At first he was coy. ‘Yes my brother,’ Salim the dealer smirked. ‘How many kilos you want?’ It had taken us only a day to find a man in Tanzania who would sell us ivory tusks from poached elephants. We met Salim in a Dar es Salaam hamburger joint and the whole exchange was ridiculously easy. I asked him: ‘How many kilos have you got?’
‘I have 50, 100, 200 kilo. How much you want?’
‘How about 200 kilos?’ I challenged. Salim licked his lips. At Tanzanian prices, this was worth $24,000. On the international black market, it could fetch $200,000. That meant dozens of dead elephants.
This week CITES (the Convention on International Trade in Endangered Species) quashed an appeal by African countries to relax a 20-year trade ban in ivory. Many conservationists argue that keeping ivory off the market will kill the trade in dead elephants’ tusks, but there is nothing to prove that on the ground in Tanzania.

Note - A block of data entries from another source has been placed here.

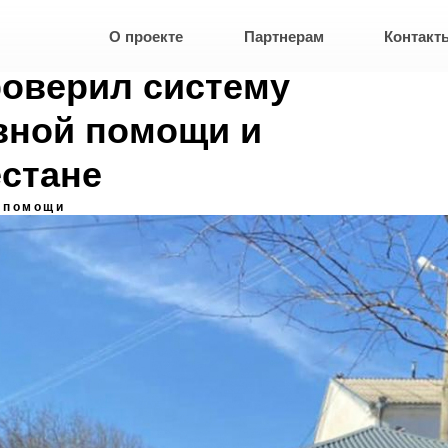
О проекте
Партнерам
Контакт
роверил систему
вной помощи и
естане
 помощи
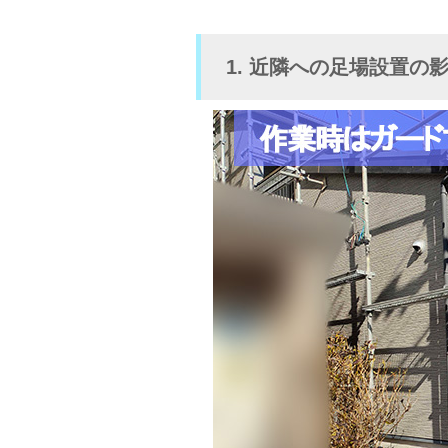
1. 近隣への足場設置の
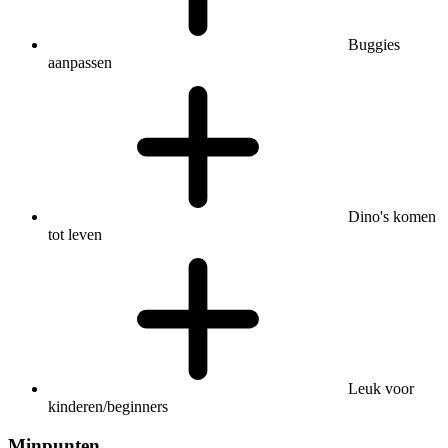
Buggies
aanpassen
Dino's komen
tot leven
Leuk voor
kinderen/beginners
Minpunten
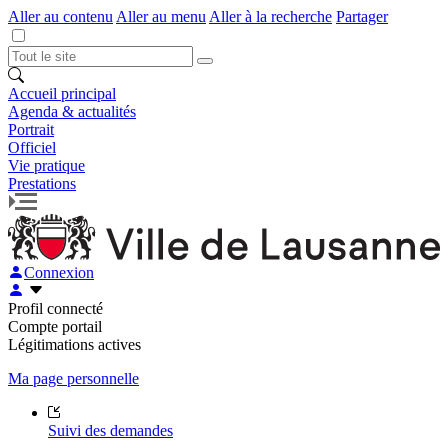
Aller au contenu
Aller au menu
Aller à la recherche
Partager
Accueil principal
Agenda & actualités
Portrait
Officiel
Vie pratique
Prestations
Connexion
Profil connecté
Compte portail
Légitimations actives
Ma page personnelle
Suivi des demandes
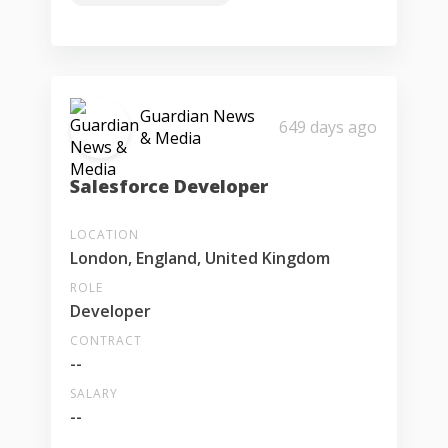
Guardian News
649 days ago
& Media
Salesforce Developer
LOCATION
London, England, United Kingdom
ROLE
Developer
CONTRACT
--
SALARY
--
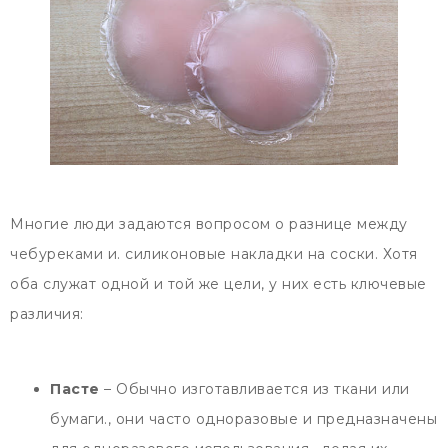
Многие люди задаются вопросом о разнице между
чебуреками и. силиконовые накладки на соски. Хотя
оба служат одной и той же цели, у них есть ключевые
различия:
Пасте
– Обычно изготавливается из ткани или
бумаги., они часто одноразовые и предназначены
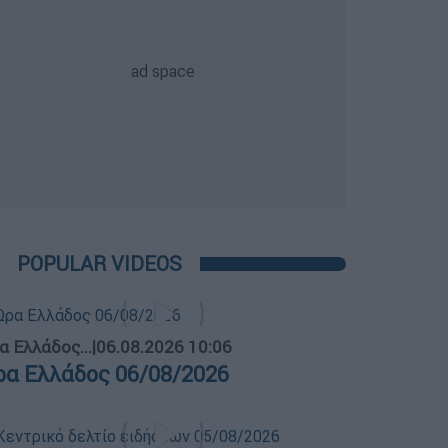
POPULAR VIDEOS
α Ελλάδος...
|
06.08.2026 10:06
ρα Ελλάδος 06/08/2026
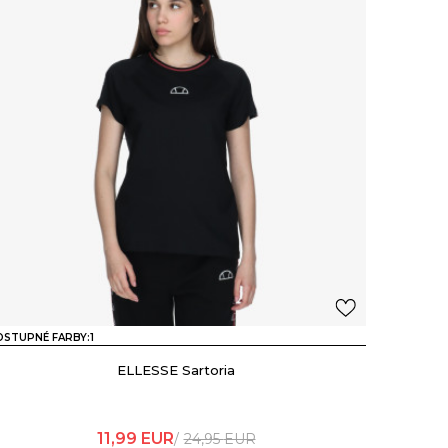
STUPNÉ FARBY:
1
ELLESSE Sartoria
11,99
EUR
24,95
EUR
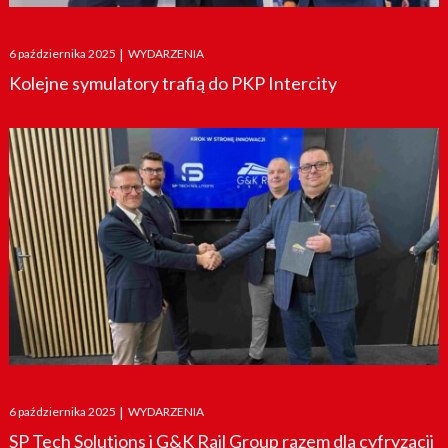
Posted
6 października 2025
|
WYDARZENIA
on
Kolejne symulatory trafią do PKP Intercity
Posted
6 października 2025
|
WYDARZENIA
on
SP Tech Solutions i G&K Rail Group razem dla cyfryzacji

But even with a trade ban, what I witnessed with my TV producer Alex Nott while filming in East Africa suggests that the elephant population is in freefall. Tanzania’s wildlife chief Erasmus Tarimo recently called poaching in the Selous — the country’s biggest game reserve — ‘minimal’. But by the government’s own figures, the Selous has ‘lost’ 31,000 elephants in just three years.
The Selous still has 40,000 surviving elephants, but when I visited this huge wilderness I became sickened by seeing so many fresh elephant carcasses: bullet-riddled, heaving with maggots, skulls hacked up with axes where poachers extracted the tusks. And what astonished me was that this was going on under the noses of foreign tourists, each of them paying a fortune to visit Tanzania’s game parks.
Elephants are a ‘flagship’ species for wildlife tourism — Tanzania’s biggest foreign exchange earner. Tourism accounts for one fifth of the national GDP in one of the world’s most impoverished countries.